Il a résulté de là que son livre, très difficile à entendre, ne peut être bien compris que par des gens aussi versés que lui dans la plus sublime géométrie, et qu'il exige d'eux un travail très opiniâtre ; qu'ainsi il y a peu de gens en Europe à portée de le lire et de l'entendre, de là ceux qui ont saisi une partie de ses découvertes, et qui ont trouvé ce qu'ils comprenaient d'accord avec les phénomènes, se sont peu souciés d'approfondir le reste de l'ouvrage, et l'ont adopté sans examen

D'autres, rebutés par la difficulté, n'ont point voulu quitter des erreurs qui leur étaient familières pour des vérités trop difficiles à comprendre, et cherchant à attaquer le nouveau système par la métaphysique, dont on croit toujours être assez pourvu, ils ont fait contre l'attraction des objections qui seraient peut-être solides, si M. Newton ne les eût réfutées d'avance, en avertissant plusieurs fois qu'il n'emploie le terme d'attraction qu'en attendant que l'on en trouve la cause.

Nous ne suivrons pas M. Clairaut dans l'exposition qu'il fait du système de M. Newton. Il en développe les principes de la manière la plus favorable pour leur illustre auteur.
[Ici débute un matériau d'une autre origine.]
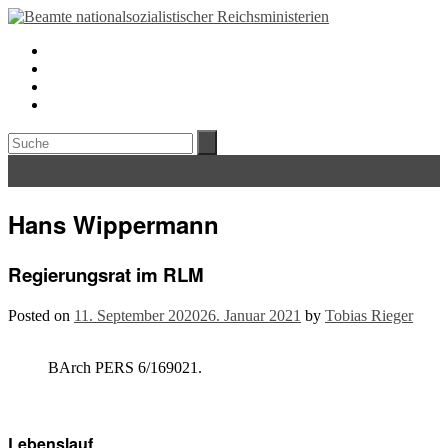
Hans Wippermann
Regierungsrat im RLM
Posted on
11. September 2020
26. Januar 2021
by
Tobias Rieger
BArch PERS 6/169021.
Lebenslauf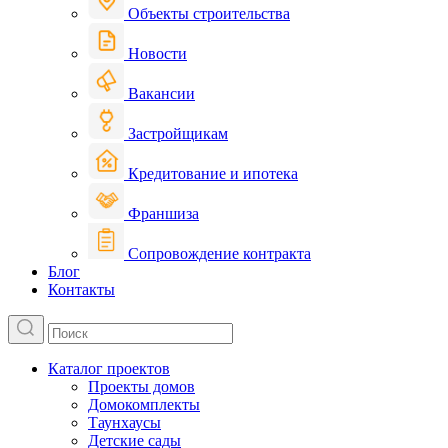
Объекты строительства
Новости
Вакансии
Застройщикам
Кредитование и ипотека
Франшиза
Сопровождение контракта
Блог
Контакты
Каталог проектов
Проекты домов
Домокомплекты
Таунхаусы
Детские сады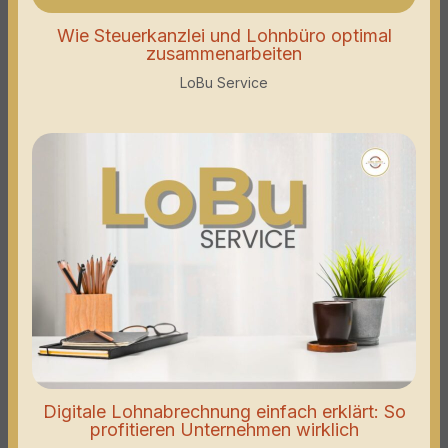
Wie Steuerkanzlei und Lohnbüro optimal
zusammenarbeiten
LoBu Service
Digitale Lohnabrechnung einfach erklärt: So
profitieren Unternehmen wirklich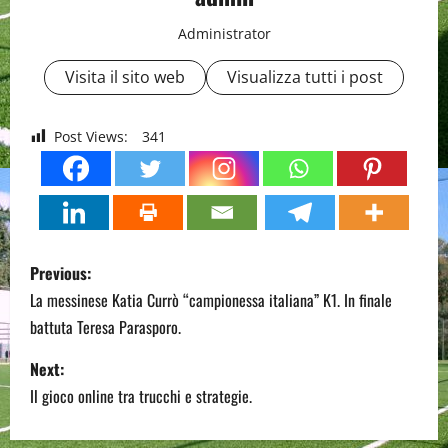
Administrator
Visita il sito web
Visualizza tutti i post
Post Views:
341
P
Previous:
o
La messinese Katia Currò “campionessa italiana” K1. In finale
battuta Teresa Parasporo.
s
Next:
t
Il gioco online tra trucchi e strategie.
n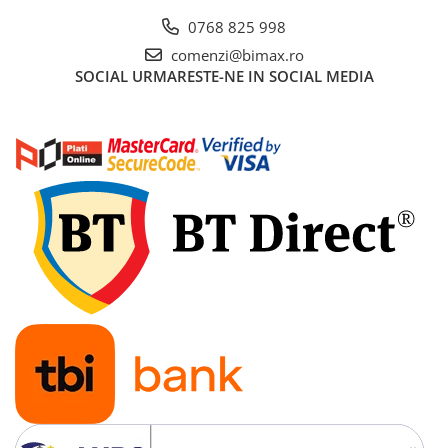
Acumulatori 24V
0768 825 998
Acumulatori 36V
comenzi@bimax.ro
Acumulatori 48V
SOCIAL
URMARESTE-NE IN SOCIAL MEDIA
Cauciucuri
Cauciucuri Fat Bike
Camere
Controllere
Display
Incarcatoare 24V
Incarcatoare 36V
Incarcatoare 48V
ACCESORII
Lumini
Kit Conversie
Piese Trotinete Electrice
PIESE UNIVERSALE
Baterie Trotineta Electrica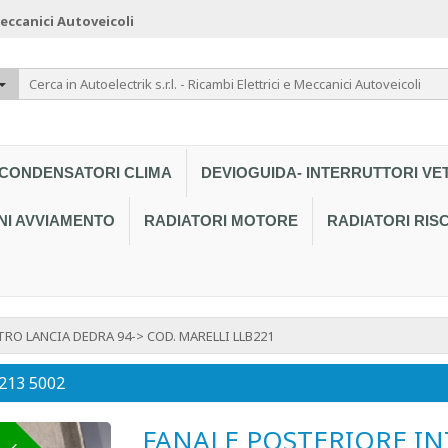
 Meccanici Autoveicoli
CONDENSATORI CLIMA
DEVIOGUIDA- INTERRUTTORI VE
NI AVVIAMENTO
RADIATORI MOTORE
RADIATORI RI
RO LANCIA DEDRA 94-> COD. MARELLI LLB221
 213 5002
FANALE POSTERIORE IN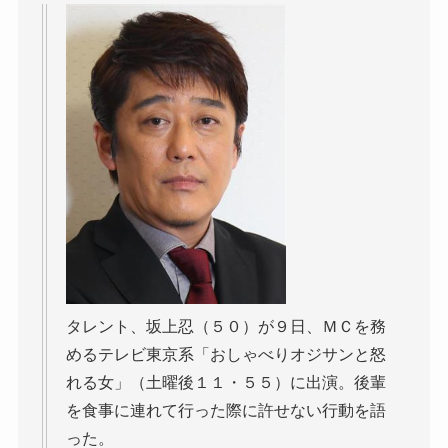
タレント、坂上忍（５０）が９日、ＭＣを務
めるテレビ東京系「おしゃべりオジサンと怒
れる女」（土曜後１１・５５）に出演。後輩
を食事に連れて行った際に許せない行動を語
った。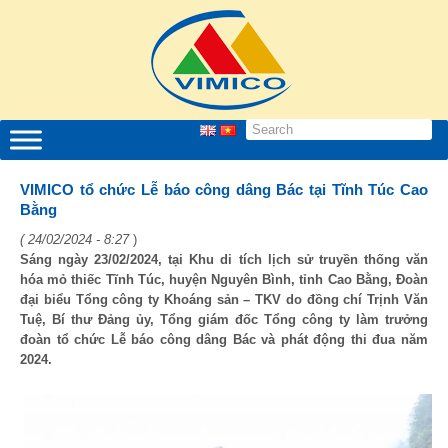
VIMICO tổ chức Lễ báo công dâng Bác tại Tĩnh Túc Cao
Bằng
( 24/02/2024 - 8:27
)
Sáng ngày 23/02/2024, tại Khu di tích lịch sử truyền thống văn
hóa mỏ thiếc Tĩnh Túc, huyện Nguyên Bình, tỉnh Cao Bằng, Đoàn
đại biểu Tổng công ty Khoáng sản – TKV do đồng chí Trịnh Văn
Tuệ, Bí thư Đảng ủy, Tổng giám đốc Tổng công ty làm trưởng
đoàn tổ chức Lễ báo công dâng Bác và phát động thi đua năm
2024.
Jusqu'à présent la beauté de ce système avait tellement frappé, que séduit par l'accord de ses principales parties avec les phénomènes, on s'en était rapporté à l'auteur sur ce qu'on n'entendait pas. Cependant, quelque degré de confiance que l'on ait dû avoir pour ce grand homme, la confiance, qui ne donne que des probabilités, peut-elle suffire à des mathématiciens, qui par le moyen du calcul ont, pour ainsi dire, la vérité à leurs ordres ? M. Clairaut après avoir examiné longtemps la théorie de M. Newton, sans en tirer la conviction qu'il attendait, s'est déterminé à ne plus rien emprunter de lui ; il a cherché directement la détermination des mouvements célestes d'après la seule supposition de l'attraction mutuelle.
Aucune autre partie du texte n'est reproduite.